Can you share your characterization and feature json code? would be helpful. I have uploaded mine in the github
Is it possible to make available a tagged version of the broadsea-webtools docker image to bump the version of Atlas/WebAPI to 2.7.2 from 2.6.0?
@bfurey Sure. I’m working on updating the broadsea-webtools Dockerfile to add the required ATLAS npm build step and then I’ll push the change to GitHub/Docker Hub
New release looks great!
Is there a user guide for navigating the study package outputs? More specifically, is there a way to know what’s expected and how to tell if the package actually ran correctly?
For example, we now have 2.7.2 in our environment. I excitedly ran a PLE package and got multiple execution ZIPs. I’m looking at the outputs and suspect there’s a configuration issue with RedShift based on a file “ErrorReport.txt”.
Where i see:
java.sql.SQLException: Amazon Invalid operation: relation “#id_set_1” does not exist;
CREATE TABLE #cov_1
CAST(observation_concept_id AS BIGINT) * 1000 + 804 AS covariate_id,
row_id, 1 AS covariate_value
SELECT DISTINCT observation_concept_id,
cohort.row_id AS row_id FROM #cohort_person cohort INNER JOIN full_201903_omop_v5.observation ON cohort.subject_id = observation.person_id WHERE observation_date <= DATEADD(DAY,CAST(0 as int),cohort.cohort_start_date) AND observation_date >= DATEADD(DAY,CAST(-30 as int),cohort.cohort_start_date) AND observation_concept_id != 0 AND observation_concept_id NOT IN (SELECT id FROM #id_set_1)
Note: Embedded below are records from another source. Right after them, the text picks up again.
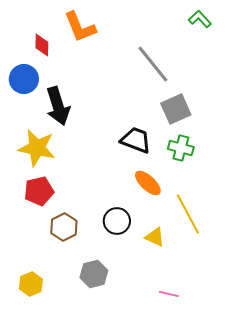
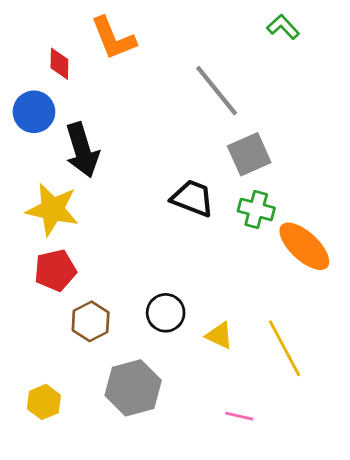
orange ellipse: (148, 183) -> (304, 246), moved, size x1.4
yellow line: (188, 214) -> (285, 348), moved
gray hexagon: (94, 274) -> (133, 388), size x1.4

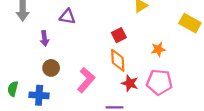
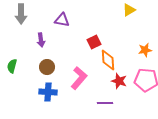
red square: (119, 35) -> (94, 42), moved
green semicircle: (13, 89) -> (12, 66), moved
blue cross: (39, 95) -> (48, 92), moved

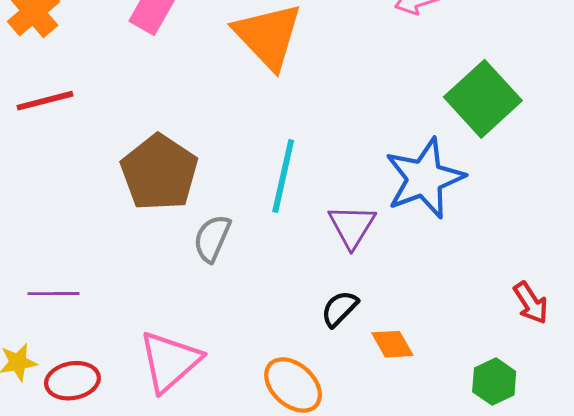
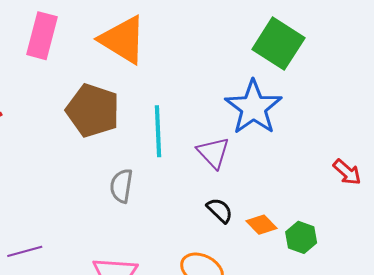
brown pentagon: (159, 173) -> (93, 110), moved
black semicircle: (340, 309) -> (220, 210), turned 104
green hexagon: (494, 382) -> (301, 237), moved

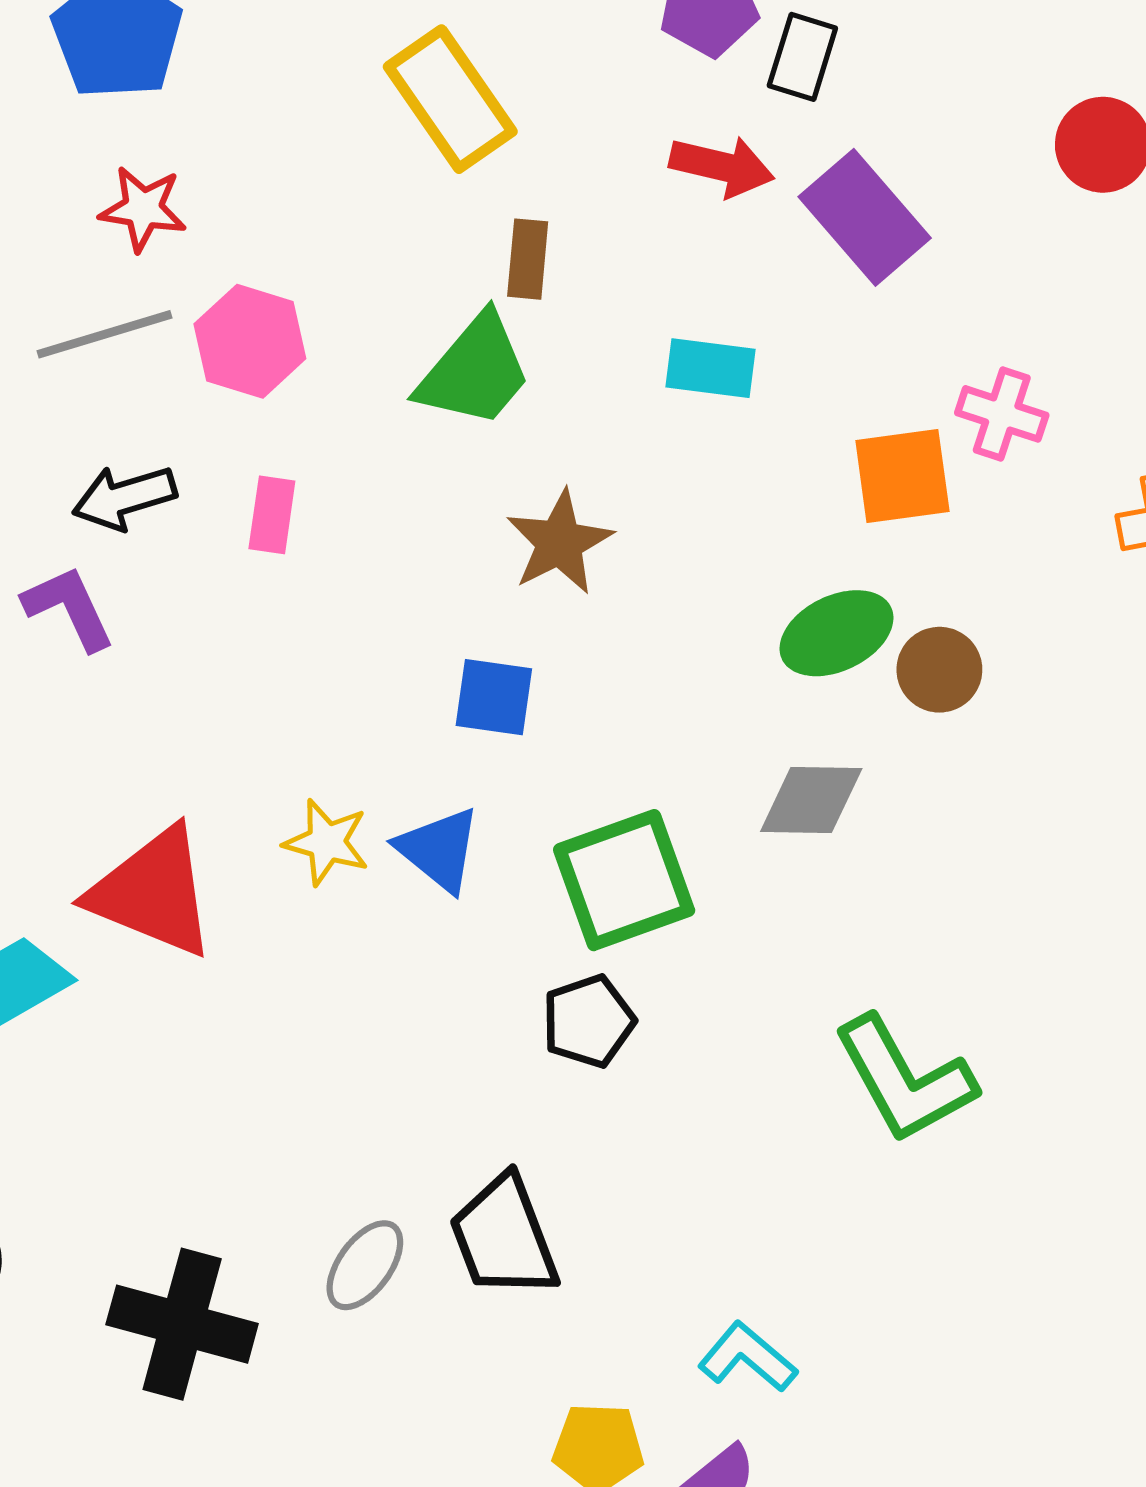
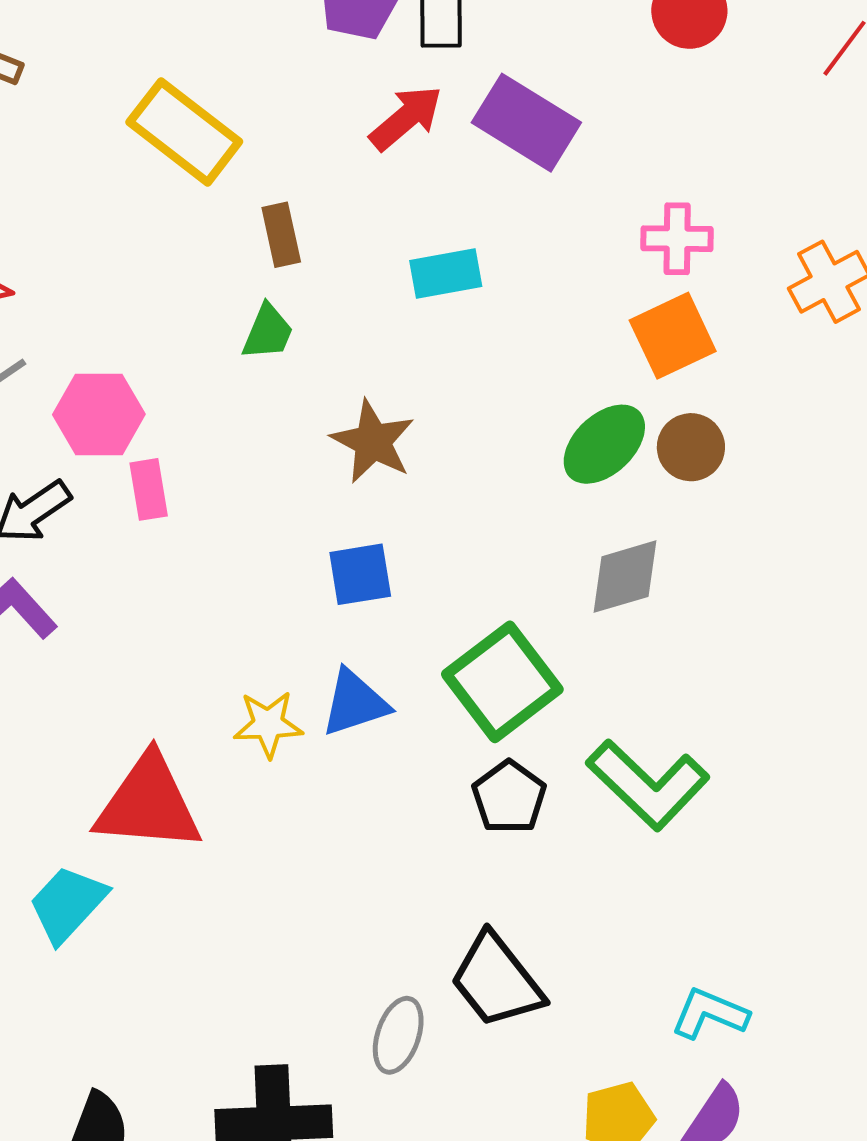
red arrow: (722, 166) -> (406, 118), turned -36
pink hexagon: (250, 341) -> (99, 414), moved
green trapezoid: (475, 371) -> (268, 332), size x0.6
orange square: (902, 476) -> (673, 336), moved
blue triangle: (439, 850) -> (355, 703), turned -40
green L-shape: (905, 1080) -> (648, 785), moved

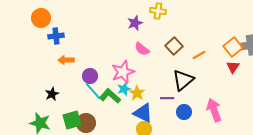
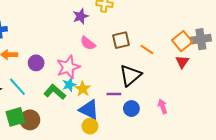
brown square: (174, 46) -> (121, 40), turned 30
orange line: (199, 55) -> (147, 49), turned 64
purple circle: (90, 76) -> (36, 63), moved
cyan line: (93, 91) -> (17, 87), moved
pink arrow: (214, 110) -> (163, 106), size x0.6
R version 3.4.4 (2018-03-15)
Attached base packages:
Other attached packages:
- CohortMethod (3.0.2)
- FeatureExtraction (2.2.3)
- Cyclops (2.0.2)
- DatabaseConnector (2.4.0)
- snow (0.4-3)
- MASS (7.3-50)
- godmode (0.0.1)
- remotes (2.0.4)
- usethis (1.5.0)
- devtools (2.0.2)"
If there’s anywhere I can review a user guide on what expected outputs are, that would be immensely helpful. The GitHub is a little light on this documentation.
Would you mind opening up an issue on OHDSI/SQLRender? It seems the temp table is not being handled properly, and I believe this is related to sql translation into redshift, so not a PLP package problem per se.
I, too, suspect it’s a SqlRender problem. But I don’t want to pass the hot potato just yet.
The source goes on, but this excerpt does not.